Jenny left at 12-ish. I continued with my delayed post and that panpan joyfully told me that he's reading something about inheritance. He didn't comment on anything as he said before anyways, instead, he ended up falling asleep, each and everytime. I didn't feel happy, and when I say I didn't feel happy, I don't mean I wanted him to stay with me late to talk, not letting him go, but at least don't give me the brush off when I wanted to talk. Even when he had time to talk, he watched Youtube and replied once in a while...

So what I can do about it? Sleep. I know everything will be gone once I wake up in the morning. Btw listening to Pitbull's song is not a bad choice either, his 'international love' makes me feel so internationalized... 

Friday, 20 September 2013

Barrier..

20th of Sep (Another delayed post)

Marriage

When you make the sacrifice in marriage, you're sacrificing not to each other but to unity in a relationship
  • Congratulation to my dearest cousin who just got married today, wish you and your wife will be having a great life afterward despite all the obstacles and difficulties that are laying ahead
  • I already can feel my cousin has entered his fatherhood before he's turning into a father. He has given me a lesson on the phone, asking me why I wasn't home with mum in Moon fest.
  • 'Moon fest is supposed to be with family' 'You should take care of your mum more' If mum has heard it, she would have felt so warm
  • Unfortunately I can't go back to China this time to attend his wedding

Language

  • She came back with madness because she was having hard time explaining what she was attempted to do to the counter
  • I asked her to chill, she told me 'How can you chill with something that you are unable to do, I was acting like a dummy in the public when I can't speak the language saying something I wanna say. They looked at me as if I am a weirdo :/ '
  • This is her, a person just cannot let something go in several hours 
  • This is life, barrier exists, you just gotta learn so to overcome it. But it will be always there as she doesn't even want to just take one step further into learning

Thursday, 19 September 2013

Moon fest

19th of Sep

'Forever lateness' as panpan said, is the best phrase to describe one of my attributes. But this time, I was late not because I slept in, but I was busy talking about something with mum during our lunch time. I was told that my youngest cousin, the one I like the most from my mum's side is getting married tomorrow. Though his marriage has prompted a lot of disputes within our family, but I am pretty sure he's tough enough to handle all of those, that are coming within the family, as well as how the outsiders see his marriage. He has my blessing :) What comes next? my second youngest cousin from that fattie's side is also getting married in November. It may be my turn next lol 

If forming a family means another important stage of your life, then I think I am still really far from this. When a friend asked if my current relationship is stable, I said not really. Our relationship talk was deep, it was a right choice to stay with her after the tut, who was also waiting for her bf. Instead of doing my uni work, we ended up talking about relationship and life problem, and once you get yourself into this kinds of topics, it's hard to pull yourself out and say 'Let's talk about it next time'.
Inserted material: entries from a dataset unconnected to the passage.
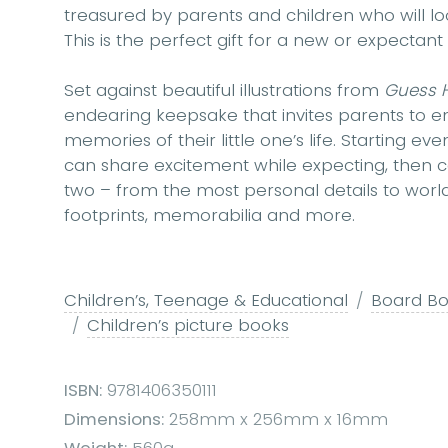
treasured by parents and children who will lo
This is the perfect gift for a new or expectant
Set against beautiful illustrations from
Guess 
endearing keepsake that invites parents to ent
memories of their little one’s life. Starting 
can share excitement while expecting, then
two – from the most personal details to world
footprints, memorabilia and more.
Children’s, Teenage & Educational
Board Boo
Children’s picture books
ISBN:
9781406350111
Dimensions:
258mm x 256mm x 16mm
Gwinny seems so loyal. The first impression I had towards her was completely the opposite from what she has told me today. I sounded more like I am the playful one here, who keeps having relationships in 5 years. She told me about her bf, who is going to travel around Japan and Korea with another four friends of his. The worriment I saw from her eyes, saying that she wouldn't put any restriction upon her bf, but indeed she cares quite a lot whether he would do something beyond what he could be doing in a sheer opened country. I then told her not to worry too much, as mine has been working with his ex in hj, as well as taking so many couple-like photos with his close girl friends, going out with only one girl sometimes, so what? we are still dating. She just kept on asking me 'And you accept that?' I then went on my FB account and showed her his photos and said, 'Yes, I accept that, all of that' She said panpan looks like Hongki, his look on the photos give her an illusion of someone that has so many female friends, simply saying, a playful one. I was like, that was what I thought about him the first time I saw him as well lol

Because of this, I was late to meet up with panpan for at least an hour. Anyways, I feel really happy for him turning into a manager soon in a month time as well. He's much better than me who is still jobless. Same as usual, we two had no destination whenever we go out. To be precise, I was the one that only wanted to find a place to sit down and talk. So once again, we sat at darling harbour for 2 hours. All that teasing, biting, bullying and trolling is meant to happen between couples, it's just we do it much more than others. He even wanted to throw me into the water in a playful manner. I gave him so many times of I-don't-give-a-shit face because I am just so evil like that :3 

We had Japanese food for our dinner as I couldn't decide what to eat. I seriously want to go to an African restaurant for once, or maybe something that I have never tried before. During that one hour of dinner time, there were two guys with apple brand laptops negotiating their business project right in front of us, I was quietly eating my meal while eavesdropping their business conversation. It was not really a nice thing to do but as they were willing to bring this to the public, there shouldn't be ashamed to hear their private convo right? To my little wish, I just hope I can get in a big company and have a job like theirs, working as a passionate and active employee that will be doing something fun and I enjoy the most, such as the fields of design or media. Because for now, I am still at a loss and uncertain about what I should be specializing in. And recently, there was another idea popping up, which is to get a certificate of translation as a back up. 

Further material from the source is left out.